Steve’s “average” training routine was a little less startling, but still so tremendous as to be impossible for anyone but a real superman. Here it is:

Press
280
290
300 for 8 singles
260 for 5 sets of 5 reps

Snatch
280
290
300 for 8 singles
260 for 5 sets of 5 reps

Clean
360 for 5 sets of 3 reps

Clean and Jerk
370 for several singles

He trained in a sweat suit and warmed up with some light calisthenics before starting to press. This gives an idea why this system couldn’t be adopted by many men – if any. Steve felt that it didn’t take any great amount of energy to do five sets of five snatches with 260! In one workout, Steve recalls making ten single clean and jerks with 380. The first two or three cleans were followed by two jerks from the shoulders.

Other exercises Steve practiced from time to time, while at his best, were the simultaneous dumbbell press, in which he handled a pair of 100’s for 12 to 14 reps, and a pair of 120’s for 8 to 10 reps; the dumbbell swing, in which he used a pair of 100’s for six reps; the squat, with 380-400 for 10 reps; and high pulls to the chest with 350-400 pounds.

He occasionally practiced the rowing exercise with 300 pounds for sets of five reps. Other special exercises were quarter squats with 400 pounds held in the clean position, sets of 10, and he would at times continental 410 or 420 to the chest just to “get the feel of the weight.”

At this time Steve could also work up to 620 in the deadlift and made a perfect curl with 205. Despite his heavy body and legs, he could perform one-arm chins.

Then tragedy struck American weightlifting. Steve became an invalid and dropped in bodyweight to 178 pounds, unable to perform heavy snatches or cleans ever again.

But you can’t keep a good man down! Two years later, although he still had to walk with the aid of crutches, Steve began practicing light dumbbell exercises lying on a bench. The movements he used at first were lateral raises at different angles, pullovers and dislocates, bringing the weights from the thighs sideward to a position behind his head while lying on the bench.

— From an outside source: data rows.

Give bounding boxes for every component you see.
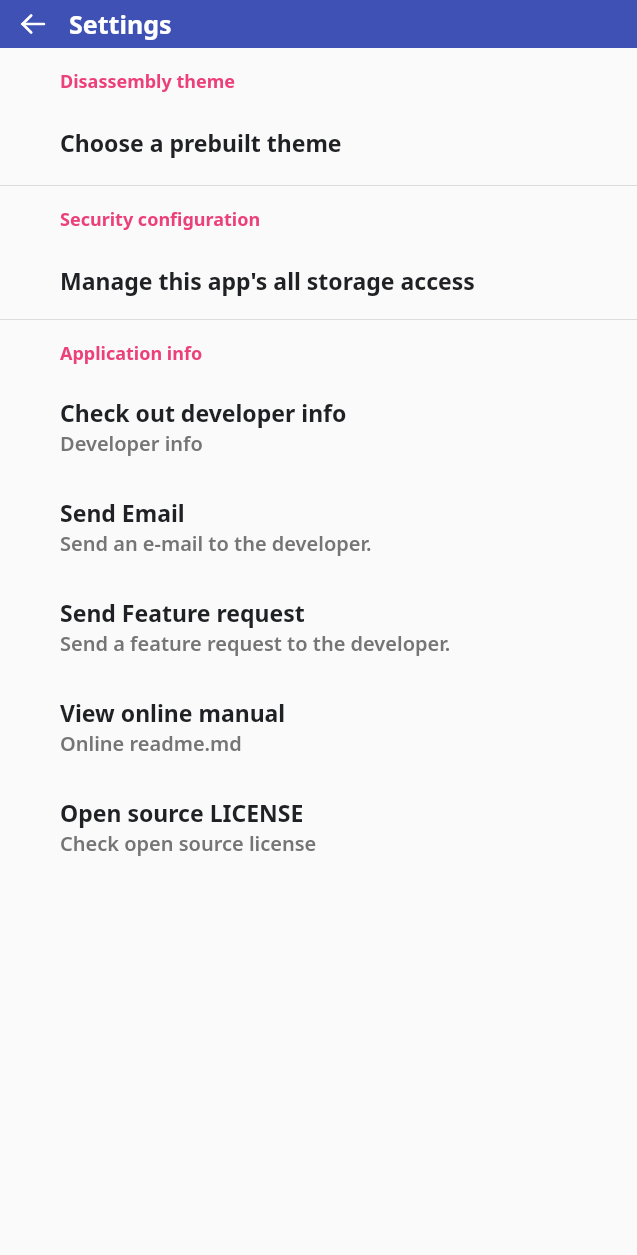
button[interactable]: Open source LICENSE [0,790,637,864]
staticText: Check open source license [60,830,317,857]
staticText: Developer info [60,430,203,457]
staticText: Send Email [60,497,185,528]
staticText: Open source LICENSE [60,797,304,828]
staticText: Choose a prebuilt theme [60,127,342,158]
staticText: Settings [69,7,172,41]
staticText: View online manual [60,697,286,728]
button[interactable]: Back [11,2,55,46]
staticText: Send a feature request to the developer. [60,630,451,657]
button[interactable]: Send Email [0,490,637,564]
staticText: Manage this app's all storage access [60,265,475,296]
staticText: Application info [60,341,613,366]
button[interactable]: Manage this app's all storage access [0,258,637,303]
button[interactable]: Check out developer info [0,390,637,464]
staticText: Disassembly theme [60,69,613,94]
staticText: Send an e-mail to the developer. [60,530,372,557]
staticText: Security configuration [60,207,613,232]
button[interactable]: Choose a prebuilt theme [0,120,637,165]
staticText: Online readme.md [60,730,242,757]
button[interactable]: View online manual [0,690,637,764]
staticText: Send Feature request [60,597,305,628]
staticText: Check out developer info [60,397,347,428]
button[interactable]: Send Feature request [0,590,637,664]
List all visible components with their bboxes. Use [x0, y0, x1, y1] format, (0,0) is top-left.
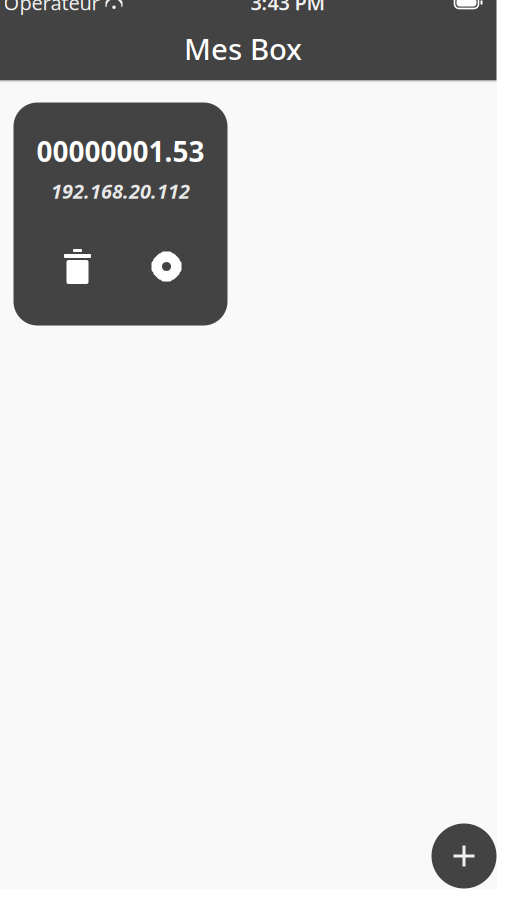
staticText: Mes Box [184, 29, 302, 68]
staticText: Opérateur [4, 0, 100, 16]
button[interactable]: Réglages [144, 244, 190, 290]
staticText: 00000001.53 [36, 132, 204, 170]
button[interactable]: 00000001.53 [14, 102, 228, 326]
button[interactable]: Supprimer [54, 244, 100, 290]
staticText: 192.168.20.112 [51, 178, 190, 204]
staticText: 3:43 PM [250, 0, 326, 16]
button[interactable]: Ajouter une box [432, 824, 496, 888]
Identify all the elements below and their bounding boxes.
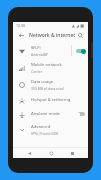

In five weeks time the powerful muscles developed by lifting the heaviest of weights rebounded to near their former size and Steve gained in weight from 178 to 203. As his strength increased, he began practicing heavier exercises seated or lying down. Heavier exercises included the pullover and press on bench (16 inches high) in which he worked up to 322 pounds – never attempting to press more than he could pull over with bent arms. His bodybuilding routine often included 4 sets of 20 bench presses with 205.

Steve also did a lot of dumbbell curling and pressing while seated. He curled sets of 20 (that’s right – 20!) with 50-60 pound weights in each hand and used the same weights and reps while pressing. He also continued the straight-arm movements. At that time Steve never did standing exercises, but once – at the request of a training partner – tried a standing curl. He made 190 in perfect style.

Steve’s titles as a physique contestant bear witness to the success of his comeback. he won the titles of Mr. America 1944, Jr. Mr. America the same year and Mr. Universe 1947, to name the most important. Never a “mirror athlete,” Steve still wishes he could get back into lifting form. If only his legs would let him! “If I could lift,” he says, “I’d practice lots of snatches. Man! There’s an exercise!”

Before trying to adapt Steve’s program to his own poundages, the reader should be warned that few people could follow it. In training, an individual must be guided by his own strength and recuperative power.

After winning the New Jersey state championships in 1938, Steve progressed to total 850 in the nationals the same year; totaled 895 to win in 1939, 950 in 1940, and became the first man to total 1,000 with lifts of 310 ½, 310 ½, 3981 – total 1,002 – at the Middle Atlantic championships of 1941. He had lifted 180, 180, 250 – 610 in 1937. His meteoric rise to fame was made possible because Steve Stanko was a natural athlete.

“Plenty of reps, with heavy weights – that’s my system,” says Steve, “and I recommend a mixture of bodybuilding exercises with lifting. The bodybuilder who practices the lifts will never have difficulty showing that his muscles are strong as well as strong-looking.”